Storing Soaked Beans
If you happen to soak beans and aren’t able to use them immediately,
they can be drained, transferred to a zipper-lock bag, and refrigerated
for up to four days before being used without ill affect to flavor or
texture. We do warn against soaking beans much beyond 24 hours as
testing has suggested that they can lose flavor and develop tough skins
and a mealy texture.
Does Soaking Beans Affect Nutrition?
Soaking dried beans is necessary for hydration, which accelerates the
cooking process. While both slow and quick bean-soaking techniques
exist, testing has proven that the heated water used with the quicker
methods increases the solubility of water-soluble nutrients, such as
calcium, magnesium, thiamine, riboflavin, and niacin. Also, the heat of
boiling water breaks down cell membranes within the beans, which speeds
the release of water-soluble nutrients. For these reasons, quick soaking
tends to leach somewhat more of the nutrients out of the beans than do
slow soaking methods.
Foaming Beans
Simmering beans typically produce a frothy cap of foam. It’s innocuous
stuff that’s nothing more than tiny pockets of air surrounded by a thin
layer of water that are stabilized by proteins exuded from the beans
that dissolve in the water. While they won’t harm the beans, we
typically skim the foam off for a clearer appearance.
Eliminating Gas from Beans
For some, the greatest obstacle to preparing beans is not the lack of a
good recipe but an aversion to the discomfort associated with digestion.

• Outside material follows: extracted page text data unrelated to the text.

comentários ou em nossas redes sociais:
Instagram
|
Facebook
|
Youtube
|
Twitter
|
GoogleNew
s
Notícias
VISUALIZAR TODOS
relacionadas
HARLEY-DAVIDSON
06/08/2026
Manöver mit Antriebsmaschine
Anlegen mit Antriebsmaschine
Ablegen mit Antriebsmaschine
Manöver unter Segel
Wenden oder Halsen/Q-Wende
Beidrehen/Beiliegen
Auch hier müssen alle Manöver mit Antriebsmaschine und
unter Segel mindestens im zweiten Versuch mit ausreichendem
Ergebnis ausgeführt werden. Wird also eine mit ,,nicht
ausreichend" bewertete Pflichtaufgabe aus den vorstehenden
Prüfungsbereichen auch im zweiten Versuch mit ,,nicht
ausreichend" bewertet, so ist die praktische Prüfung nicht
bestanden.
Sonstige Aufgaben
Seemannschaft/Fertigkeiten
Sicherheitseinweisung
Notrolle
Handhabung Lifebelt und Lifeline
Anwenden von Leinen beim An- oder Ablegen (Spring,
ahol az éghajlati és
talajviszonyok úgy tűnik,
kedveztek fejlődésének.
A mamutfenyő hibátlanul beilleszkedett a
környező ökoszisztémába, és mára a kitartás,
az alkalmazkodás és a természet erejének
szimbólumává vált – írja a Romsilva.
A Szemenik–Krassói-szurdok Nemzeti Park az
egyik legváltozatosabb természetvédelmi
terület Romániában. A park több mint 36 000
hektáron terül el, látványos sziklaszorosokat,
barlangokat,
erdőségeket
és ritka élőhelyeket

The creation of unwanted intestinal gas begins with the arrival of
small chains of carbohydrates (called oligosaccharides) into the large
intestine. People cannot digest these molecules efficiently, but
bacteria residing at the end of the gut do and produce gas as a
byproduct. Some sources say that presoaking or precooking beans
alleviates gas production by removing these carbohydrates. Our science
editor decided to put these theories to the test by measuring the amount
of one of the most prevalent small carbohydrates in black beans,
stachyose.
His results gave the theories some credence. Beans soaked overnight
in water and then cooked and drained showed a 28 percent reduction in
stachyose. The precooking, quick-soak, method, consisting of a
one-minute boil followed by a soak for an hour, was more effective,
removing 42.5 percent of the stachyose. While we have reservations about
the quick-soaking method, it might be the best way to prepare your
beans if they cause you significant discomfort.

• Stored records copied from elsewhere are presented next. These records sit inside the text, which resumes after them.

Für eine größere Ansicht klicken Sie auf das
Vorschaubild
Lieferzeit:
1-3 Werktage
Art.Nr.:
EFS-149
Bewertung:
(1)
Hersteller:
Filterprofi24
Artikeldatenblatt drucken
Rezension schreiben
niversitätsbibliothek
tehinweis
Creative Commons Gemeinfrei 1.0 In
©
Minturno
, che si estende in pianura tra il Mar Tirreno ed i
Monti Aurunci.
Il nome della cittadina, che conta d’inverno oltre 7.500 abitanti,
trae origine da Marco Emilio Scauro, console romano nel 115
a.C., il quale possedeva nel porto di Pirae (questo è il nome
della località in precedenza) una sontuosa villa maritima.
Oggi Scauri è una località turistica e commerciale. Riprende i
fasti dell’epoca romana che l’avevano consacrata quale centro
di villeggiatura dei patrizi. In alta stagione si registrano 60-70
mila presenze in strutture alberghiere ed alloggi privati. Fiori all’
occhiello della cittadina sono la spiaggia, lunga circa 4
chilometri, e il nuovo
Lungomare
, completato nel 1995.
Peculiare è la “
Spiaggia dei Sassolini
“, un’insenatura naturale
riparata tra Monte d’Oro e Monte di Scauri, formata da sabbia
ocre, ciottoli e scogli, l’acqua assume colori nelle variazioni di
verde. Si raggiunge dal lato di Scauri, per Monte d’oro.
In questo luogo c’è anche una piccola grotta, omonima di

Troubleshooting Hard Beans
Finally, if you’ve cooked your beans for hours and found they failed to
soften, chances are they are either old and stale (and will never fully
hydrate or soften), the water is too hard, or there’s a acidic element
present. Food scientists universally agree that high acidity can
interfere with the softening of the cellulose-based bean cells, causing
them to remain hard no matter how long they cook. Alkalinity, on the
other hand, has the opposite effect on legumes. Alkalines make the bean
starches more soluble and thus cause the beans to cook faster. (Older
bean recipes often included a pinch of baking soda for its alkalinity,
but because baking soda has been shown to destroy valuable nutrients,
few contemporary recipes suggest this shortcut.)

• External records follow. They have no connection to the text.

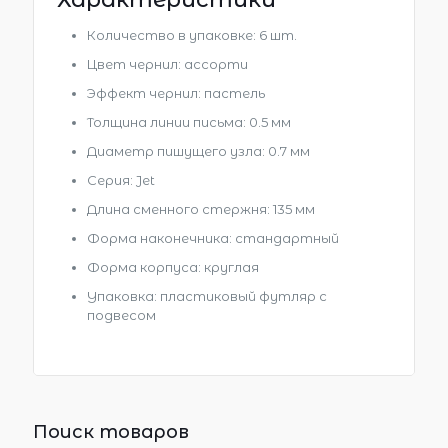
Количество в упаковке: 6 шт.
Цвет чернил: ассорти
Эффект чернил: пастель
Толщина линии письма: 0.5 мм
Диаметр пишущего узла: 0.7 мм
Серия: Jet
Длина сменного стержня: 135 мм
Форма наконечника: стандартный
Форма корпуса: круглая
Упаковка: пластиковый футляр с
подвесом
Поиск товаров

But how much acid is too much acid? At what pH level is there a
negative impact on the beans? We cooked four batches of small white
beans in water altered with vinegar to reach pH levels of 3, 5, 7, and
9. We brought them to a boil, reduced the heat to a low simmer, and
tested the beans every 30 minutes for texture and doneness. The beans
cooked at a pH of 3 (the most acidic) remained crunchy and tough-skinned
despite being allowed to cook 30 minutes longer than the other three
batches. The beans cooked at pHs of 5, 7, and 9 showed few differences,
although the 9 pH batch finished a few minutes ahead of the 7 pH batch
and about 20 minutes ahead of the 5 pH batch. Acidity, then, must be
relatively high to have any significant impact on beans. So in real
world terms, season with discretion and don’t add a whole bottle of
vinegar or wine to your beans until they are tender.